▸ Material for this exercise:
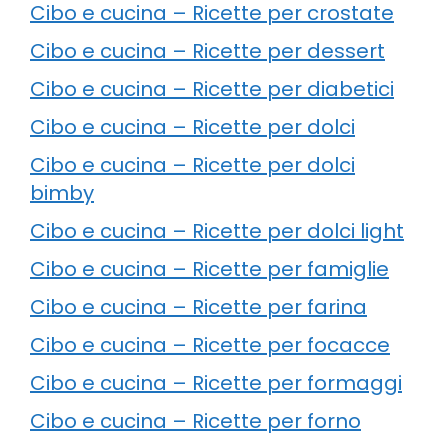
Cibo e cucina – Ricette per crostate
Cibo e cucina – Ricette per dessert
Cibo e cucina – Ricette per diabetici
Cibo e cucina – Ricette per dolci
Cibo e cucina – Ricette per dolci
bimby
Cibo e cucina – Ricette per dolci light
Cibo e cucina – Ricette per famiglie
Cibo e cucina – Ricette per farina
Cibo e cucina – Ricette per focacce
Cibo e cucina – Ricette per formaggi
Cibo e cucina – Ricette per forno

▸ Exercise objective: An exact copy of the lines from the one with "Cibo e cucina – Ricette per dessert" to the final line of the entries is all that the answer should hold.

▸ Solution for this exercise:
Cibo e cucina – Ricette per dessert
Cibo e cucina – Ricette per diabetici
Cibo e cucina – Ricette per dolci
Cibo e cucina – Ricette per dolci
bimby
Cibo e cucina – Ricette per dolci light
Cibo e cucina – Ricette per famiglie
Cibo e cucina – Ricette per farina
Cibo e cucina – Ricette per focacce
Cibo e cucina – Ricette per formaggi
Cibo e cucina – Ricette per forno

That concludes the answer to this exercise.